• [EXERCISE] The job is to find each line of the records below that includes the word "Joko" and copy it.
INPUT DATA START
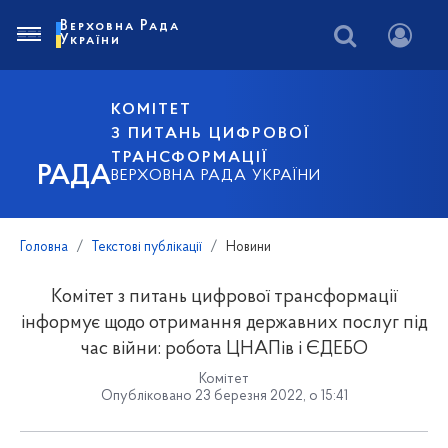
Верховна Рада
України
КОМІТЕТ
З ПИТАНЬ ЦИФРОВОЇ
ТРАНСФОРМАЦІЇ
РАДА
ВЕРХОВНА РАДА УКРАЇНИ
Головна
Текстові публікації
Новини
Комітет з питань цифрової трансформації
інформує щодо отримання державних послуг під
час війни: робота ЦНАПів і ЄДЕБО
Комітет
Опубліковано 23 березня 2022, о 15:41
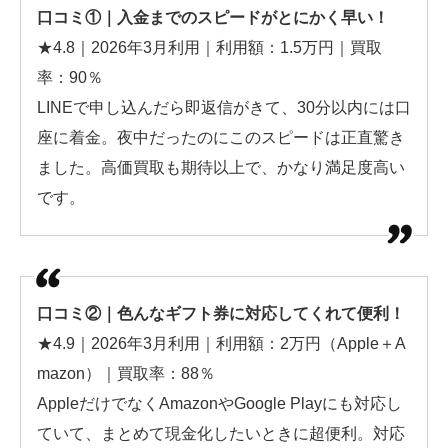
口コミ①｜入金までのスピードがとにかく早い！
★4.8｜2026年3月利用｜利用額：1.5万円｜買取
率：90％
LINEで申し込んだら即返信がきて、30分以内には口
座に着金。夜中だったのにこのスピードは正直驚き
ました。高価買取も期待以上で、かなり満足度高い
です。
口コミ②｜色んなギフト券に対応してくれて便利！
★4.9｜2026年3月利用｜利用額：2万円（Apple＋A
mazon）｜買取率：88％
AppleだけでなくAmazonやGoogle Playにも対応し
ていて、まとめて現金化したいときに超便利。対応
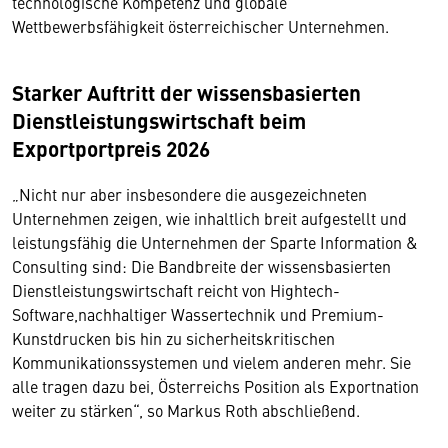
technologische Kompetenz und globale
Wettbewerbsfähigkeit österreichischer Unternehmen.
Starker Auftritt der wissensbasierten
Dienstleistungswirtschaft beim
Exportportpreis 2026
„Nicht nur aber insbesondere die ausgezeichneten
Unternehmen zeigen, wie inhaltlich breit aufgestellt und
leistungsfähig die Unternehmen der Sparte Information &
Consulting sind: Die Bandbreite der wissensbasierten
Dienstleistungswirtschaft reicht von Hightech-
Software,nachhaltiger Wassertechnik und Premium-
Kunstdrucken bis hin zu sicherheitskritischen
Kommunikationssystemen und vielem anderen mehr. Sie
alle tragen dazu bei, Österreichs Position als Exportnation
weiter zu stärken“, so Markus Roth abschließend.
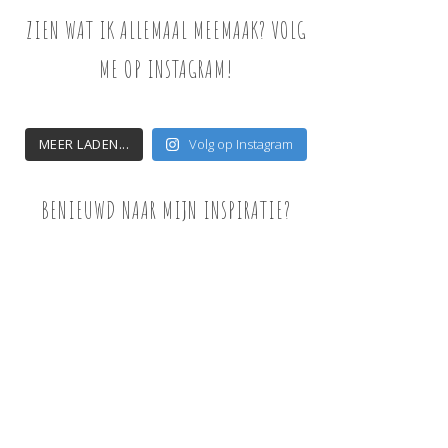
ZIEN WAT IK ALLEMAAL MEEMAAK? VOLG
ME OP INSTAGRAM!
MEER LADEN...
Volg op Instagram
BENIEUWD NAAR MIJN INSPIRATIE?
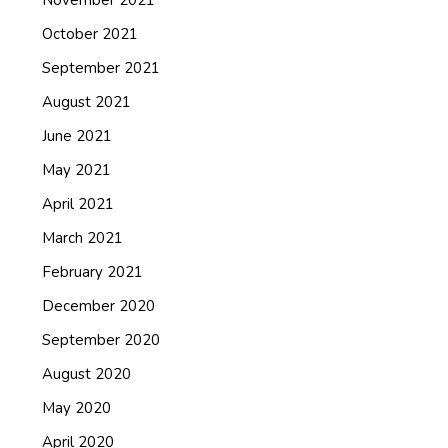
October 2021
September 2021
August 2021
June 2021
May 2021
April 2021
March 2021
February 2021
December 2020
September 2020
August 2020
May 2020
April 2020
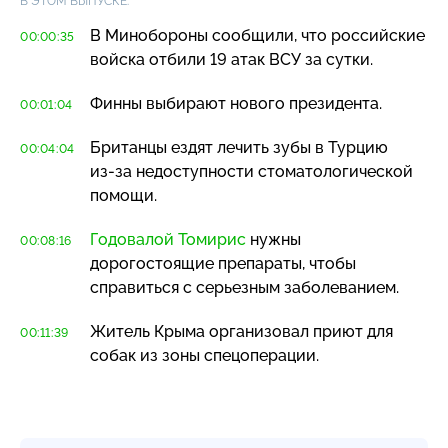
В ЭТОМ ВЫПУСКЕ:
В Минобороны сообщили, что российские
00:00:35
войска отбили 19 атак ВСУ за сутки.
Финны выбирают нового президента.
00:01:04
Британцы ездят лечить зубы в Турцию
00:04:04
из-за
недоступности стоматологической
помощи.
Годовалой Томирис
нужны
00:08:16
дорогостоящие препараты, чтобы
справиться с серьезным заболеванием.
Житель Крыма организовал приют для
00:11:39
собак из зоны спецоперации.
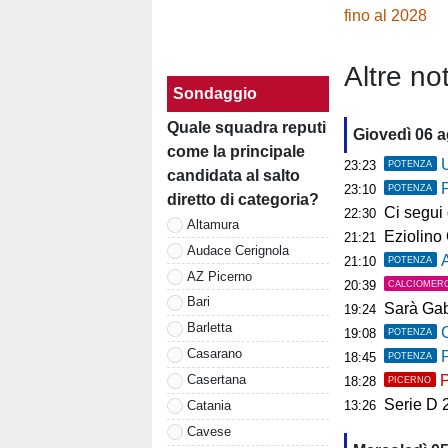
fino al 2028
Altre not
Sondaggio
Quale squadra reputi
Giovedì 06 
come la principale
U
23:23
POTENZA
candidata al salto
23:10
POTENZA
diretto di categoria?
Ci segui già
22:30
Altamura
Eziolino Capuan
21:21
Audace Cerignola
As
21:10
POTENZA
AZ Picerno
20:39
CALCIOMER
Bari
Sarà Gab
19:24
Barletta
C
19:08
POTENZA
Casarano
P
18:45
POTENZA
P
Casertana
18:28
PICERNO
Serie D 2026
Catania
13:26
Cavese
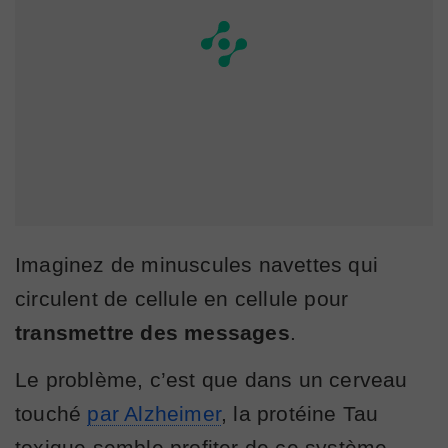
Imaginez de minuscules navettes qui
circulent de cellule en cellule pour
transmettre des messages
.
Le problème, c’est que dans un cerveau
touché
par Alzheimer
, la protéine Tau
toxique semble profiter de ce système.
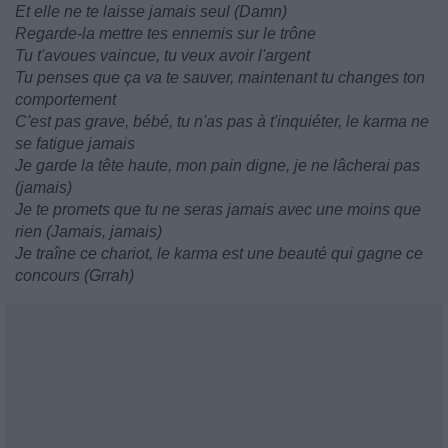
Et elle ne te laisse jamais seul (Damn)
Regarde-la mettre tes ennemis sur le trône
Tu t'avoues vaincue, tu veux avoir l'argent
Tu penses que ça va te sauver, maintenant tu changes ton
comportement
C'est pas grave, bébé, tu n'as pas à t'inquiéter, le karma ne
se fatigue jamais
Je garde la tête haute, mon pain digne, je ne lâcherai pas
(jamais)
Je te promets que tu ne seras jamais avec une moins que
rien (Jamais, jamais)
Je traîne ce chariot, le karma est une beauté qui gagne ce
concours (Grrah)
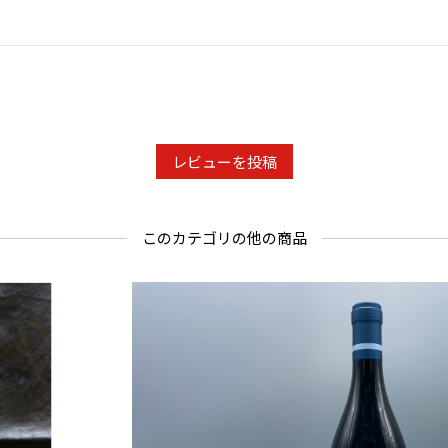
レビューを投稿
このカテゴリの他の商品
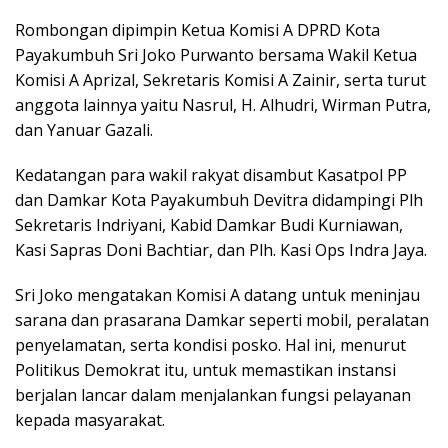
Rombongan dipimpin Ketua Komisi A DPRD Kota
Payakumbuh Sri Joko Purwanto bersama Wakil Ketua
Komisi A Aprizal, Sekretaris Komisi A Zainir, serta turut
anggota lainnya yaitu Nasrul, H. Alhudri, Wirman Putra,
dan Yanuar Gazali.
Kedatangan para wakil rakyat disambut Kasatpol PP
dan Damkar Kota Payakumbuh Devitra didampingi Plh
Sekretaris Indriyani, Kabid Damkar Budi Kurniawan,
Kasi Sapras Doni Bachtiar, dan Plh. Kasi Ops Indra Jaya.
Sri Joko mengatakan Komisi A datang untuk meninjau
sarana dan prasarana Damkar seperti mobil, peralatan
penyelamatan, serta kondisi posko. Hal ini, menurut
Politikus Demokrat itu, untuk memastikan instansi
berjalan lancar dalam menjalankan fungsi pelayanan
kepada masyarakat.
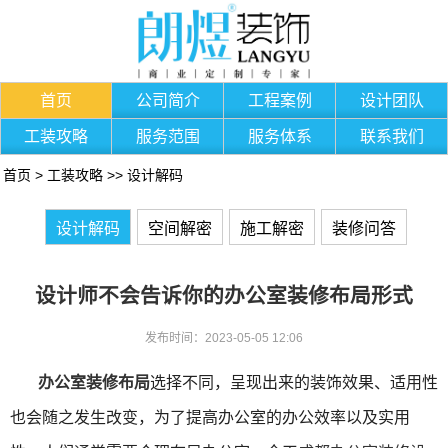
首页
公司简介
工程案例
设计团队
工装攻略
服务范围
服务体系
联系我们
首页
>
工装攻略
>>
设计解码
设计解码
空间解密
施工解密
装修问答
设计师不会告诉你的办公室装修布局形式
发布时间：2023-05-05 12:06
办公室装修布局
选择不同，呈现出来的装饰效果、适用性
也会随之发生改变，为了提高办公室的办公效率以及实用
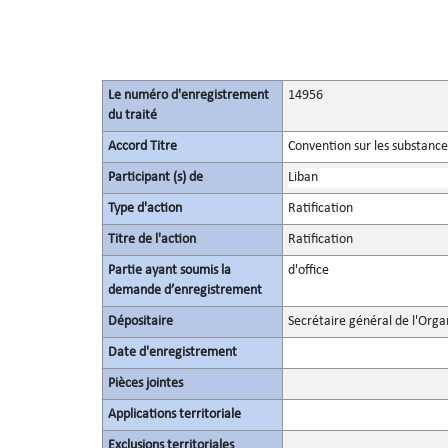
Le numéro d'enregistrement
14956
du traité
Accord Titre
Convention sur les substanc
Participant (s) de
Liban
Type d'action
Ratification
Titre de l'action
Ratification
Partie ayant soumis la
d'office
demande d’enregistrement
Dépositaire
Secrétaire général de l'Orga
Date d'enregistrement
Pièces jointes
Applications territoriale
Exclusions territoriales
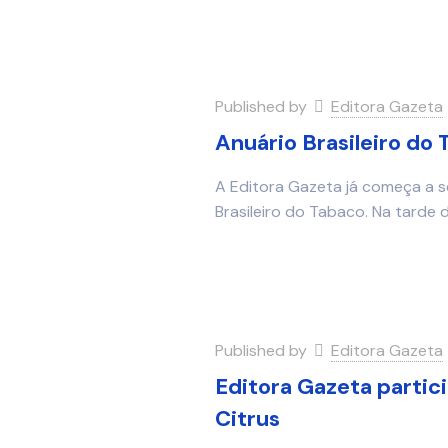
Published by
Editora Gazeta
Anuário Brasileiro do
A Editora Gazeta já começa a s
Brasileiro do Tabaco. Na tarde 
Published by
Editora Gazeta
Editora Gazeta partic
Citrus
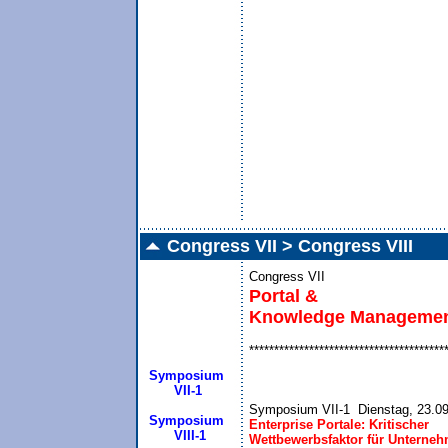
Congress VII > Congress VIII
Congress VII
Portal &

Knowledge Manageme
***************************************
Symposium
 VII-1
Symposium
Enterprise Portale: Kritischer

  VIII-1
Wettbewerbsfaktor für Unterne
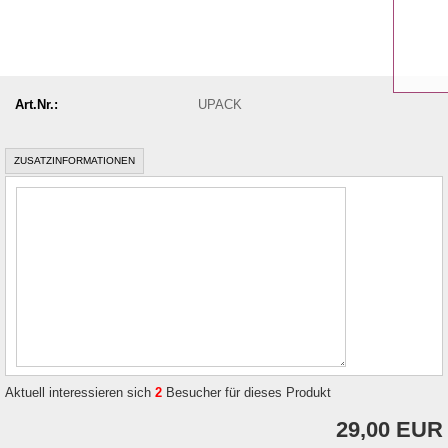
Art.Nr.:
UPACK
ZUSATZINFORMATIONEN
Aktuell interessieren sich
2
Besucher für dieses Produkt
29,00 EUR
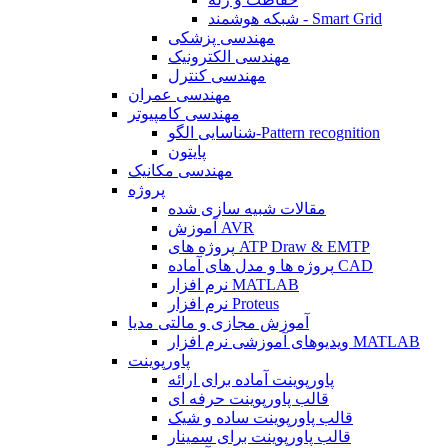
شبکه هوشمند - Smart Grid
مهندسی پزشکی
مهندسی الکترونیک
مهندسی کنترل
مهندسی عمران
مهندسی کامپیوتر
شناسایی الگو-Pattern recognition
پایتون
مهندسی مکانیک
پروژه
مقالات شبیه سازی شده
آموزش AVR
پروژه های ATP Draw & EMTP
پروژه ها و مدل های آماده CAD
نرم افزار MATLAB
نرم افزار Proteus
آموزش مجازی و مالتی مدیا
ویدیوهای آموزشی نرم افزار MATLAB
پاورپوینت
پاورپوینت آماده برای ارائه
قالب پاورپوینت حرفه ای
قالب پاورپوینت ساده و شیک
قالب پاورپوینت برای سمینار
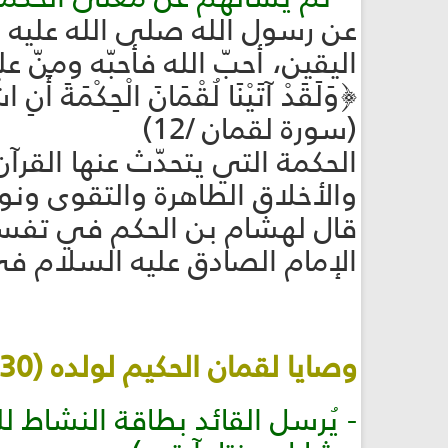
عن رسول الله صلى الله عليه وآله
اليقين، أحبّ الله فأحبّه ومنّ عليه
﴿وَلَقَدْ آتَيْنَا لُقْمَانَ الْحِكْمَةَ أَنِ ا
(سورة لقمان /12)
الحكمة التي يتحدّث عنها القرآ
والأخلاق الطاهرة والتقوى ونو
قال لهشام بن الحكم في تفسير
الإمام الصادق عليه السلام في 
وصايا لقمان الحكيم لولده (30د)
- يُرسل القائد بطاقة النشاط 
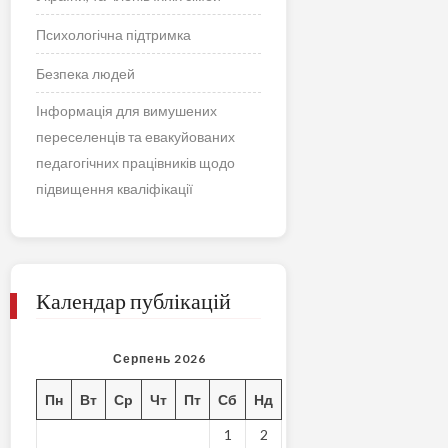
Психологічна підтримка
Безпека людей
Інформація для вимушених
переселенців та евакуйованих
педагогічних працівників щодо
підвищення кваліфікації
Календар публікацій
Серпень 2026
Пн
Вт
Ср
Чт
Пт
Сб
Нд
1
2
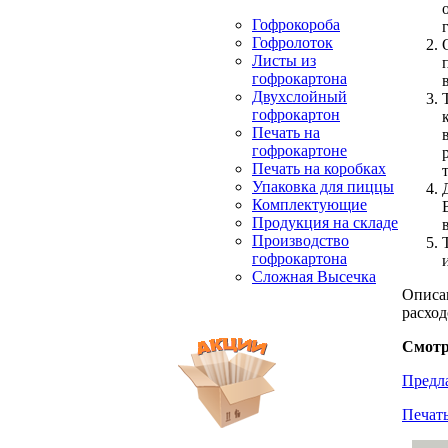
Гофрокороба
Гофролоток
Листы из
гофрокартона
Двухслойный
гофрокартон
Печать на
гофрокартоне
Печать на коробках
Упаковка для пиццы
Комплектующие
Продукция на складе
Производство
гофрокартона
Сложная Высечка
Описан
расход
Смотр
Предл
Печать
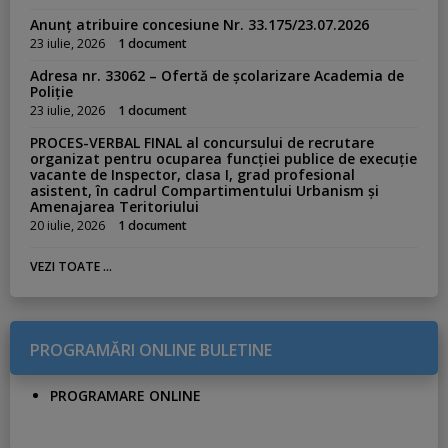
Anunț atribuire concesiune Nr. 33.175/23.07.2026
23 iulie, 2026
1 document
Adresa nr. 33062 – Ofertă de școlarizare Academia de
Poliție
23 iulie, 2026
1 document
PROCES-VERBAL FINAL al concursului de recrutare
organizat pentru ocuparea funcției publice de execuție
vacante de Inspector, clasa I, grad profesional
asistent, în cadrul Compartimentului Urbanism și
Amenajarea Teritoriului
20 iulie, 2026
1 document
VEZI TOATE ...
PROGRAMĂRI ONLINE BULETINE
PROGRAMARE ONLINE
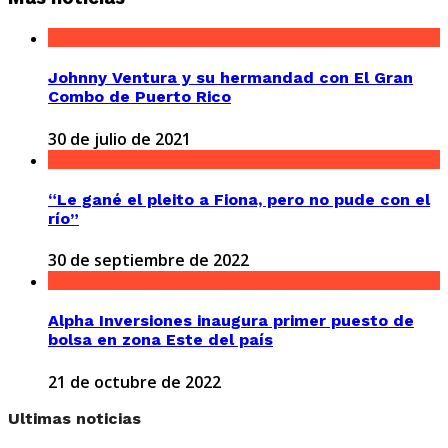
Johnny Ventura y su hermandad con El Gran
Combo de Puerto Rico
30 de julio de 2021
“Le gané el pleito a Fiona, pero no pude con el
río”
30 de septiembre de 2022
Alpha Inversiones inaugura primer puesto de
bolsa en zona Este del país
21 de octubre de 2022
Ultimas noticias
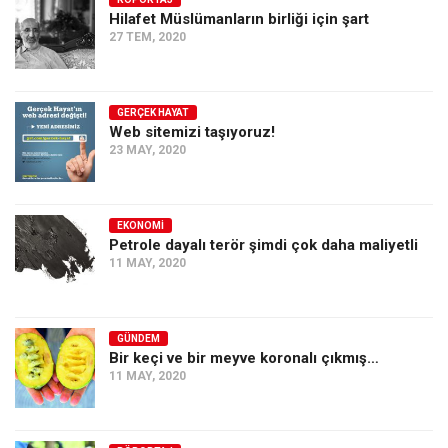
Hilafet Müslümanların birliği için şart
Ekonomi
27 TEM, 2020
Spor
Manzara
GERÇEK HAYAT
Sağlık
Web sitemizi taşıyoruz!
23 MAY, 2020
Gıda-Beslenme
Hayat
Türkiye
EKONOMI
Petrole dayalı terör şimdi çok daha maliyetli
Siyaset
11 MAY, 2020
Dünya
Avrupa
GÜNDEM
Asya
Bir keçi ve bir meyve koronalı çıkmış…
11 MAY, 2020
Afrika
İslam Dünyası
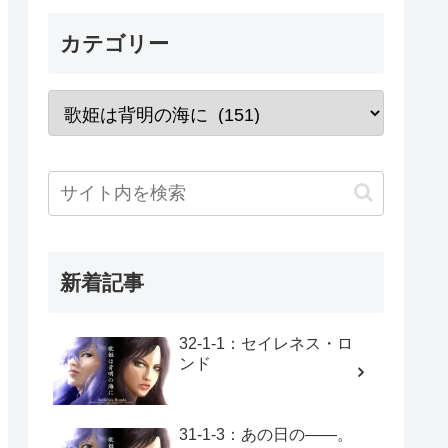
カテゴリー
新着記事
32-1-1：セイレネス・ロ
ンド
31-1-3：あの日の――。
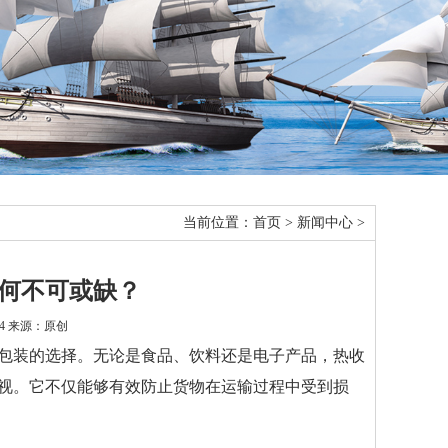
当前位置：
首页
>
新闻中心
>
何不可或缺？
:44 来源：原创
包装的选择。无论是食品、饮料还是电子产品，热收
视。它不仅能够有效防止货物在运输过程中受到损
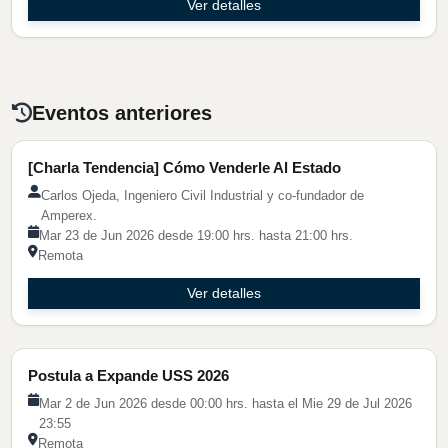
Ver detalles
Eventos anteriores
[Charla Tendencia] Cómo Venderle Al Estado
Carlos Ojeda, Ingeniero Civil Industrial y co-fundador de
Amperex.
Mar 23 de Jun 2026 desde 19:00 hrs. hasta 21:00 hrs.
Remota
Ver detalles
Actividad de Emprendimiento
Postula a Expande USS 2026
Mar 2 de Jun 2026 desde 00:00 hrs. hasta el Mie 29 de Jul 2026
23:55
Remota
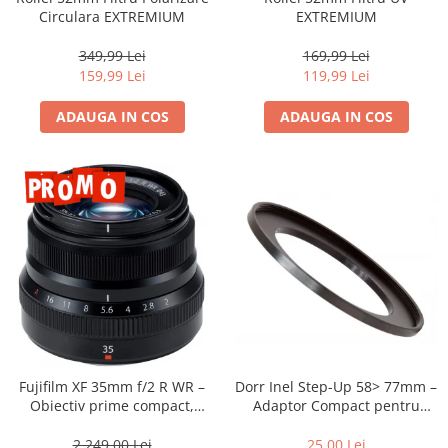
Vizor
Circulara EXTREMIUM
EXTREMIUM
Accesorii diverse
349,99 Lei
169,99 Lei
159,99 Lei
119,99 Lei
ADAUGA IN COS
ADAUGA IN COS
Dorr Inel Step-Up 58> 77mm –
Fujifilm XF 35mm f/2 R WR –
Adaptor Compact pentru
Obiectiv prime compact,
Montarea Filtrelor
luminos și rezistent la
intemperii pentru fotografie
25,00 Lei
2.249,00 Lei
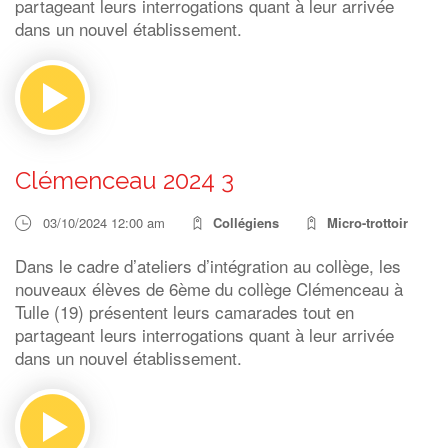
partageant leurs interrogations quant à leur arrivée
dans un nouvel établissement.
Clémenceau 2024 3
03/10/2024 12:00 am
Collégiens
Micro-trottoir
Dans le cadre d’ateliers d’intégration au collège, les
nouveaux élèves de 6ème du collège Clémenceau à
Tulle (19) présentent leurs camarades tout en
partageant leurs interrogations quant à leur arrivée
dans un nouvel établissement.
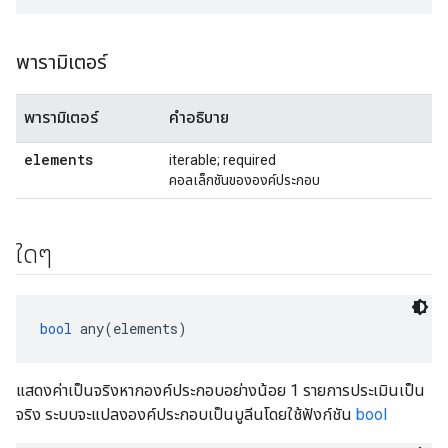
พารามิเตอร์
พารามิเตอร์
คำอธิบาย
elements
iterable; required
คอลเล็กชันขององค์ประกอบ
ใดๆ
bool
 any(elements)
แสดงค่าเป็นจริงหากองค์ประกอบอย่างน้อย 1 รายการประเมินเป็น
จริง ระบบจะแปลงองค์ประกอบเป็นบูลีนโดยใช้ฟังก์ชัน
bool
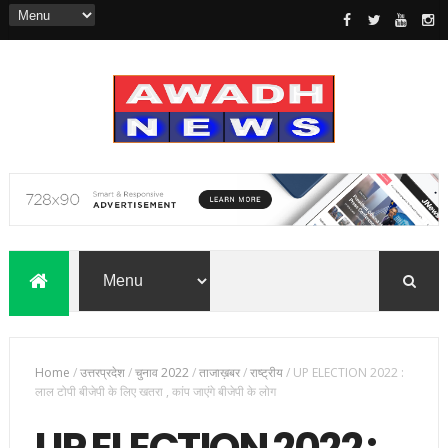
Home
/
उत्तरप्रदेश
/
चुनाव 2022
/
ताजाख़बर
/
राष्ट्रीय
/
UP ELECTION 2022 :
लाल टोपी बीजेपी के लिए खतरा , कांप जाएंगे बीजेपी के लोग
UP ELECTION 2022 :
INPUT DATA END
• [PROBLEM SOLUTION]
Payakumbuh Sri Joko Purwanto bersama Wakil Ketua
Sri Joko mengatakan Komisi A datang untuk meninjau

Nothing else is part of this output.